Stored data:
= Beginning of Section =
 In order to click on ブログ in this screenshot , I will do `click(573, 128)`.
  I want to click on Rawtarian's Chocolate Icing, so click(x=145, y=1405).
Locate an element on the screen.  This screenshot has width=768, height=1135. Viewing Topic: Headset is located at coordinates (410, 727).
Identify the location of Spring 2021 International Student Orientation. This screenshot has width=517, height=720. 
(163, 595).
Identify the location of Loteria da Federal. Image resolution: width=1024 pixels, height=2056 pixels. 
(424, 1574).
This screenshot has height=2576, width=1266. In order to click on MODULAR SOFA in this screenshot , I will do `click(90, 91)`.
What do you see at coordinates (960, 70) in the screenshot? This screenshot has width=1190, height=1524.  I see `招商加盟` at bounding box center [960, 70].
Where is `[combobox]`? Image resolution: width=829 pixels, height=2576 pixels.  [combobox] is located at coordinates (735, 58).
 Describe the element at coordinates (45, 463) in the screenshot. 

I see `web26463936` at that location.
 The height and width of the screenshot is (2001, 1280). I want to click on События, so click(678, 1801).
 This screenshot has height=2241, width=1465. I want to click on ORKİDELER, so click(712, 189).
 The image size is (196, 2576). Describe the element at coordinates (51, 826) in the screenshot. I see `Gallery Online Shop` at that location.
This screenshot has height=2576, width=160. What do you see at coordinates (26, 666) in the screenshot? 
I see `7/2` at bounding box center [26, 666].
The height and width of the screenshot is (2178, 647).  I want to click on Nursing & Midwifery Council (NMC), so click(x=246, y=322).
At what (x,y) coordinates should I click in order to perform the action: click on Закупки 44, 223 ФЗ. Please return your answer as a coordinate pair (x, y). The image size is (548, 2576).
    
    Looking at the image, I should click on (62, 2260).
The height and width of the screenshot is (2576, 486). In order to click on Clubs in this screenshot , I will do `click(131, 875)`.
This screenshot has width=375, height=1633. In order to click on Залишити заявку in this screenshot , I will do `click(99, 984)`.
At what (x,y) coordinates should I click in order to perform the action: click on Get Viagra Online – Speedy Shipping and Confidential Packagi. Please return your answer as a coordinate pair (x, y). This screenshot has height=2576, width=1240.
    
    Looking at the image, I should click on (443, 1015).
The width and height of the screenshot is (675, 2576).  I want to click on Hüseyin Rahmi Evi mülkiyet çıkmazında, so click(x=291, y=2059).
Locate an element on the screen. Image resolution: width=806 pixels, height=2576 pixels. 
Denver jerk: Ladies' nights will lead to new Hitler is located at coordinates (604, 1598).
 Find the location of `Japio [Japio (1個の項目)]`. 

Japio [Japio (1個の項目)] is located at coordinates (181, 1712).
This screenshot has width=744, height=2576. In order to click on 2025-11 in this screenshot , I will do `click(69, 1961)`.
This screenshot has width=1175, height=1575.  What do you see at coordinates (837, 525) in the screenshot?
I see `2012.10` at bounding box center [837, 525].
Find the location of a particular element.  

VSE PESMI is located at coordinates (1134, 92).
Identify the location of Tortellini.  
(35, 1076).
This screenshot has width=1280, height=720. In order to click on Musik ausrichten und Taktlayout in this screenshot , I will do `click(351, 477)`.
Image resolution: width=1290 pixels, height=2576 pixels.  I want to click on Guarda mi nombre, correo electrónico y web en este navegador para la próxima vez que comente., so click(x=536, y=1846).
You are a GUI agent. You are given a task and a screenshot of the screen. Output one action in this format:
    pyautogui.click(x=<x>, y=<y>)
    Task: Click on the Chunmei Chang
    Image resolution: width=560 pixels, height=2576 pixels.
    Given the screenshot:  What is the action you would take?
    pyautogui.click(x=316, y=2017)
= End of Section =
**Brief**
Would you return the full set of entries, unchanged in every detail?

**Output for this task**
 In order to click on ブログ in this screenshot , I will do `click(573, 128)`.
  I want to click on Rawtarian's Chocolate Icing, so click(x=145, y=1405).
Locate an element on the screen.  This screenshot has width=768, height=1135. Viewing Topic: Headset is located at coordinates (410, 727).
Identify the location of Spring 2021 International Student Orientation. This screenshot has width=517, height=720. 
(163, 595).
Identify the location of Loteria da Federal. Image resolution: width=1024 pixels, height=2056 pixels. 
(424, 1574).
This screenshot has height=2576, width=1266. In order to click on MODULAR SOFA in this screenshot , I will do `click(90, 91)`.
What do you see at coordinates (960, 70) in the screenshot? This screenshot has width=1190, height=1524.  I see `招商加盟` at bounding box center [960, 70].
Where is `[combobox]`? Image resolution: width=829 pixels, height=2576 pixels.  [combobox] is located at coordinates (735, 58).
 Describe the element at coordinates (45, 463) in the screenshot. 

I see `web26463936` at that location.
 The height and width of the screenshot is (2001, 1280). I want to click on События, so click(678, 1801).
 This screenshot has height=2241, width=1465. I want to click on ORKİDELER, so click(712, 189).
 The image size is (196, 2576). Describe the element at coordinates (51, 826) in the screenshot. I see `Gallery Online Shop` at that location.
This screenshot has height=2576, width=160. What do you see at coordinates (26, 666) in the screenshot? 
I see `7/2` at bounding box center [26, 666].
The height and width of the screenshot is (2178, 647).  I want to click on Nursing & Midwifery Council (NMC), so click(x=246, y=322).
At what (x,y) coordinates should I click in order to perform the action: click on Закупки 44, 223 ФЗ. Please return your answer as a coordinate pair (x, y). The image size is (548, 2576).
    
    Looking at the image, I should click on (62, 2260).
The height and width of the screenshot is (2576, 486). In order to click on Clubs in this screenshot , I will do `click(131, 875)`.
This screenshot has width=375, height=1633. In order to click on Залишити заявку in this screenshot , I will do `click(99, 984)`.
At what (x,y) coordinates should I click in order to perform the action: click on Get Viagra Online – Speedy Shipping and Confidential Packagi. Please return your answer as a coordinate pair (x, y). This screenshot has height=2576, width=1240.
    
    Looking at the image, I should click on (443, 1015).
The width and height of the screenshot is (675, 2576).  I want to click on Hüseyin Rahmi Evi mülkiyet çıkmazında, so click(x=291, y=2059).
Locate an element on the screen. Image resolution: width=806 pixels, height=2576 pixels. 
Denver jerk: Ladies' nights will lead to new Hitler is located at coordinates (604, 1598).
 Find the location of `Japio [Japio (1個の項目)]`. 

Japio [Japio (1個の項目)] is located at coordinates (181, 1712).
This screenshot has width=744, height=2576. In order to click on 2025-11 in this screenshot , I will do `click(69, 1961)`.
This screenshot has width=1175, height=1575.  What do you see at coordinates (837, 525) in the screenshot?
I see `2012.10` at bounding box center [837, 525].
Find the location of a particular element.  

VSE PESMI is located at coordinates (1134, 92).
Identify the location of Tortellini.  
(35, 1076).
This screenshot has width=1280, height=720. In order to click on Musik ausrichten und Taktlayout in this screenshot , I will do `click(351, 477)`.
Image resolution: width=1290 pixels, height=2576 pixels.  I want to click on Guarda mi nombre, correo electrónico y web en este navegador para la próxima vez que comente., so click(x=536, y=1846).
You are a GUI agent. You are given a task and a screenshot of the screen. Output one action in this format:
    pyautogui.click(x=<x>, y=<y>)
    Task: Click on the Chunmei Chang
    Image resolution: width=560 pixels, height=2576 pixels.
    Given the screenshot:  What is the action you would take?
    pyautogui.click(x=316, y=2017)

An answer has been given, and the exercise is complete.